Task to carry out:
Please find every line in the records below that contains the word "обороны", and copy it.

(Page images and extracted text)

>>>>>

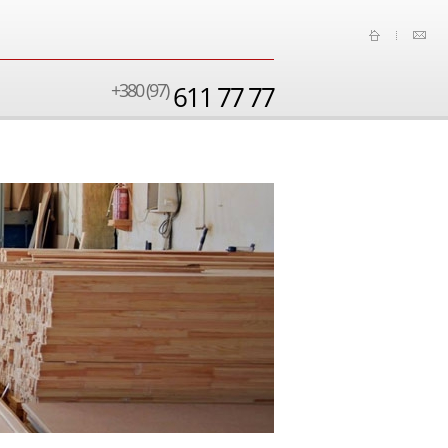
+380 (97)
611 77 77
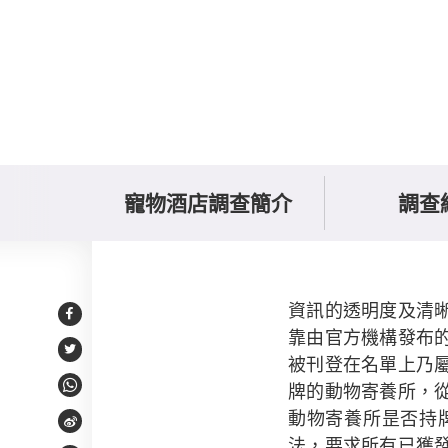
寵物酒店調查簡介
調查
本會意見
資訊的透明度及清
Facebook
靠由官方機構發布
Twitter
被刊登在名單上乃
牌的動物寄養所，
WhatsApp
動物寄養所昰否持
Weibo
法，要求所有已獲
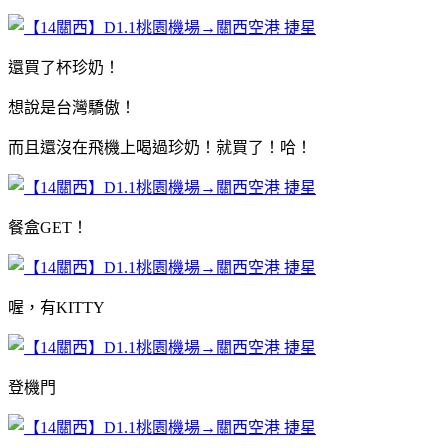
還買了杯珍奶！
想說是台灣驕傲！
而且還沒在飛機上喝過珍奶！就買了！哈！
餐盒GET！
喔，有KITTY
登機門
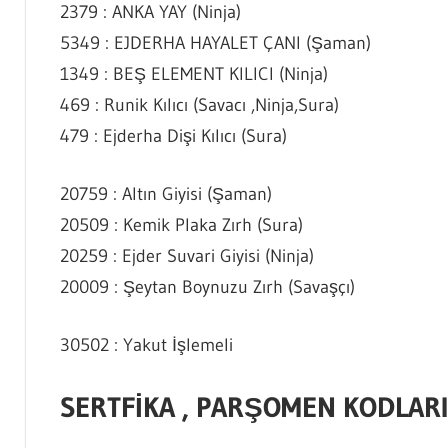
2379 : ANKA YAY (Ninja)
5349 : EJDERHA HAYALET ÇANI (Şaman)
1349 : BEŞ ELEMENT KILICI (Ninja)
469 : Runik Kılıcı (Savacı ,Ninja,Sura)
479 : Ejderha Dişi Kılıcı (Sura)
20759 : Altın Giyisi (Şaman)
20509 : Kemik Plaka Zırh (Sura)
20259 : Ejder Suvari Giyisi (Ninja)
20009 : Şeytan Boynuzu Zırh (Savaşçı)
30502 : Yakut İşlemeli
SERTFİKA , PARŞOMEN K
ODLARI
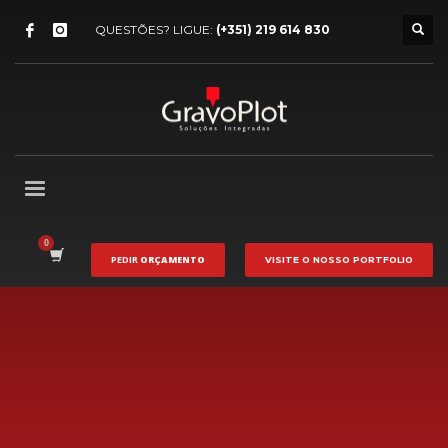
QUESTÕES? LIGUE:
(+351) 219 614 830
PEDIR
ORÇAMENTO
VISITE O NOSSO
PORTFOLIO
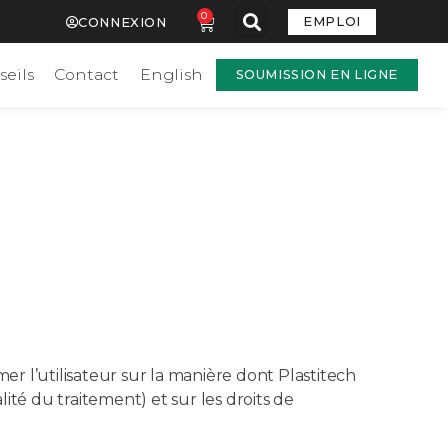
0
EMPLOI
CONNEXION
seils
Contact
English
SOUMISSION EN LIGNE
lité
té
er l’utilisateur sur la manière dont Plastitech
lité du traitement) et sur les droits de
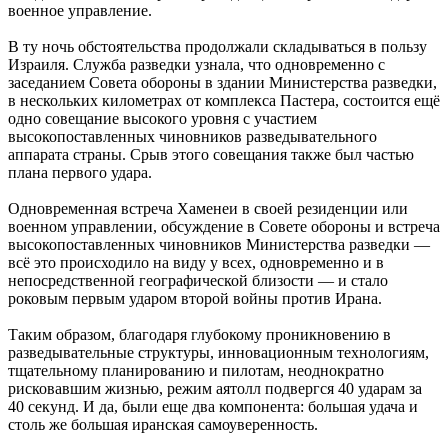
военное управление.
В ту ночь обстоятельства продолжали складываться в пользу
Израиля. Служба разведки узнала, что одновременно с
заседанием Совета обороны в здании Министерства разведки,
в нескольких километрах от комплекса Пастера, состоится ещё
одно совещание высокого уровня с участием
высокопоставленных чиновников разведывательного
аппарата страны. Срыв этого совещания также был частью
плана первого удара.
Одновременная встреча Хаменеи в своей резиденции или
военном управлении, обсуждение в Совете обороны и встреча
высокопоставленных чиновников Министерства разведки —
всё это происходило на виду у всех, одновременно и в
непосредственной географической близости — и стало
роковым первым ударом второй войны против Ирана.
Таким образом, благодаря глубокому проникновению в
разведывательные структуры, инновационным технологиям,
тщательному планированию и пилотам, неоднократно
рисковавшим жизнью, режим аятолл подвергся 40 ударам за
40 секунд. И да, были еще два компонента: большая удача и
столь же большая иранская самоуверенность.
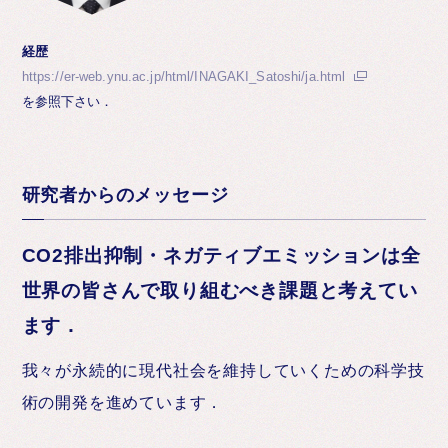
経歴
https://er-web.ynu.ac.jp/html/INAGAKI_Satoshi/ja.html
を参照下さい．
研究者からのメッセージ
CO2排出抑制・ネガティブエミッションは全
世界の皆さんで取り組むべき課題と考えてい
ます．
我々が永続的に現代社会を維持していくための科学技
術の開発を進めています．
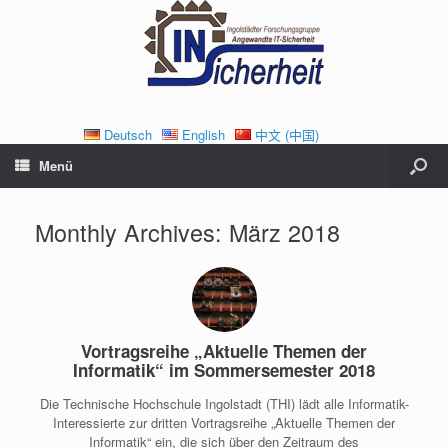
Deutsch
English
中文 (中国)
Menü
Monthly Archives:
März 2018
Vortragsreihe „Aktuelle Themen der
Informatik“ im Sommersemester 2018
Die Technische Hochschule Ingolstadt (THI) lädt alle Informatik-
Interessierte zur dritten Vortragsreihe „Aktuelle Themen der
Informatik“ ein, die sich über den Zeitraum des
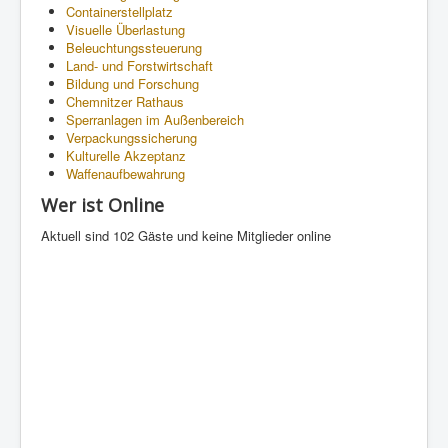
Containerstellplatz
Visuelle Überlastung
Beleuchtungssteuerung
Land- und Forstwirtschaft
Bildung und Forschung
Chemnitzer Rathaus
Sperranlagen im Außenbereich
Verpackungssicherung
Kulturelle Akzeptanz
Waffenaufbewahrung
Wer ist Online
Aktuell sind 102 Gäste und keine Mitglieder online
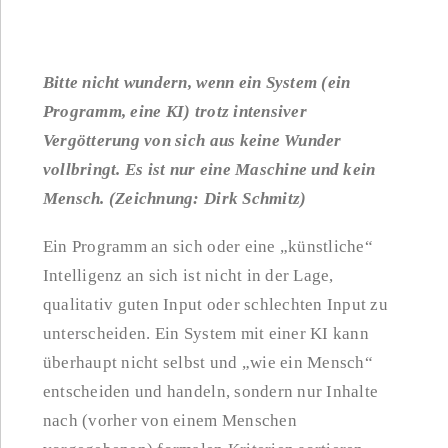
Bitte nicht wundern, wenn ein System (ein
Programm, eine KI) trotz intensiver
Vergötterung von sich aus keine Wunder
vollbringt. Es ist nur eine Maschine und kein
Mensch. (Zeichnung: Dirk Schmitz)
Ein Programm an sich oder eine „künstliche“
Intelligenz an sich ist nicht in der Lage,
qualitativ guten Input oder schlechten Input zu
unterscheiden. Ein System mit einer KI kann
überhaupt nicht selbst und „wie ein Mensch“
entscheiden und handeln, sondern nur Inhalte
nach (vorher von einem Menschen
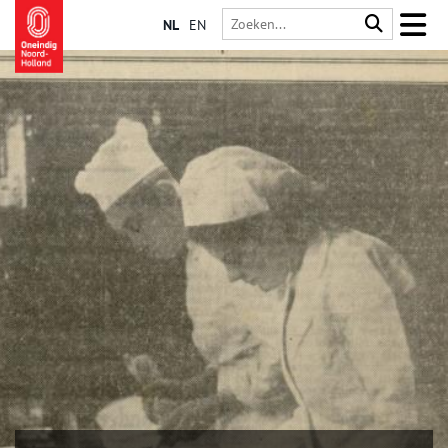
NL
EN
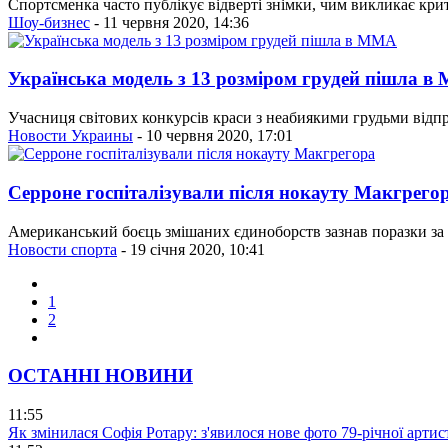
Спортсменка часто публікує відверті знімки, чим викликає кри
Шоу-бизнес
- 11 червня 2020, 14:36
Українська модель з 13 розміром грудей пішла 
Учасниця світових конкурсів краси з неабиякими грудьми відпр
Новости Украины
- 10 червня 2020, 17:01
Серроне госпіталізували після нокауту Макгрего
Американський боєць змішаних єдиноборств зазнав поразки за 
Новости спорта
- 19 січня 2020, 10:41
1
2
ОСТАННІ НОВИНИ
11:55
Як змінилася Софія Ротару: з'явилося нове фото 79-річної артис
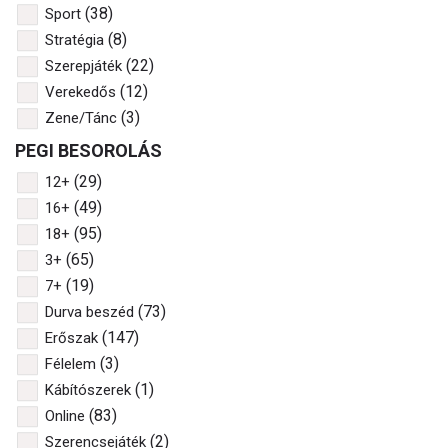
(38)
Sport
(8)
Stratégia
(22)
Szerepjáték
(12)
Verekedős
(3)
Zene/Tánc
PEGI BESOROLÁS
(29)
12+
(49)
16+
(95)
18+
(65)
3+
(19)
7+
(73)
Durva beszéd
(147)
Erőszak
(3)
Félelem
(1)
Kábítószerek
(83)
Online
(2)
Szerencsejáték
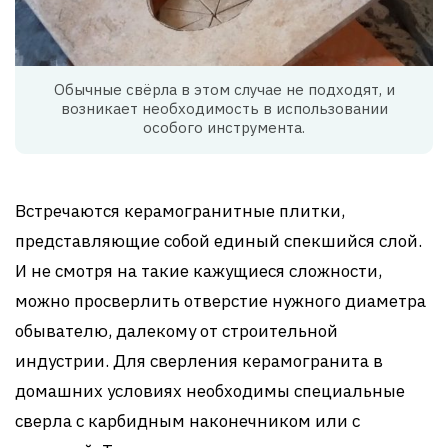
Обычные свёрла в этом случае не подходят, и
возникает необходимость в использовании
особого инструмента.
Встречаются керамогранитные плитки,
представляющие собой единый спекшийся слой.
И не смотря на такие кажущиеся сложности,
можно просверлить отверстие нужного диаметра
обывателю, далекому от строительной
индустрии. Для сверления керамогранита в
домашних условиях необходимы специальные
сверла с карбидным наконечником или с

<<<<<

Written solution:
заседанием Совета обороны в здании Министерства разведки,
военном управлении, обсуждение в Совете обороны и встреча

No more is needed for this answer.